Ottawa is expected to maintain its staunch support for Israel's government after Benjamin Netanyahu's Likud party won Tuesday's election, beating out Zionist Union rival Isaac Herzog.
Although exit polls on Tuesday initially suggested a possible two-way tie, Likud surged ahead in the final count to take 30 of the Knesset's 120 seats. The better-than-expected performance by Mr. Netanyahu's party means the incumbent leader will seek to form a coalition government in the coming weeks.
Mr. Netanyahu, whose relations with the Obama administration have frayed in recent months, can likely count Ottawa as a continued support.
Prime Minister Stephen Harper has cultivated a close relationship with Mr. Netanyahu in recent years, and refused at times to criticize the Israeli leader even when the United States and European countries issued their own rebukes over some of his policies.

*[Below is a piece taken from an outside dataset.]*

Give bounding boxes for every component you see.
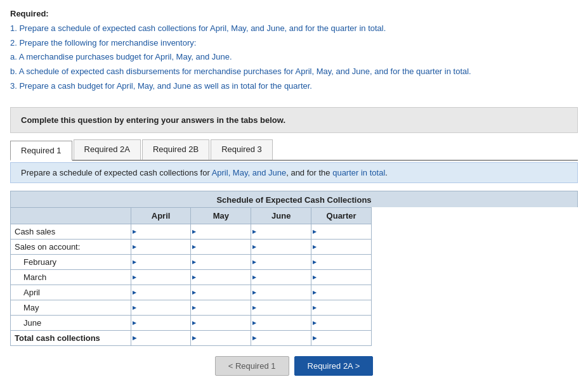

Mr. Harper took to Twitter Wednesday morning to congratulate Mr. Netanyahu on the election results, saying Ottawa looks forward to working with the government once it's formed and that "Israel has no greater friend than [Canada]."
Mira Sucharov, a political science professor at Carleton University and a blogger for the Israeli newspaper Haaretz, said on Tuesday that the two leaders have a close personal relationship, in part because they appear to share similar world views. But she and other experts said the ties between the two governments run far deeper than that personal connection alone.
"They see support for Israel in general as a compelling moral issue, a deep commitment that they have personally and have expressed collectively in the name of their government and in the name of the Canadian people," said Gil Troy, a professor of history at McGill University.
Shimon Fogel, chief executive officer for the Toronto-based Centre for Israel and Jewish Affairs, said there are also a number of links between the two countries that transcend politics, including in the business and academic sectors. "There are so many layers to the relationship that I think that it insulates it against any particular development on the political front," he said.
On Monday, Mr. Netanyahu suggested in an interview that he would not accept the formation of a Palestinian state as Israel's leader – a statement that contradicts Canadian policy promoting a two-state solution.
Prof. Sucharov said the comments are unlikely to have a significant effect on Mr. Netanyahu's relationship with the Canadian government.
"While the Harper government is publicly committed to a two-state solution as the best outcome, I think that they, like [Mr. Netanyahu], are more inclined to believe that there's no one to negotiate with and more inclined to be less trusting of the Palestinians," she said.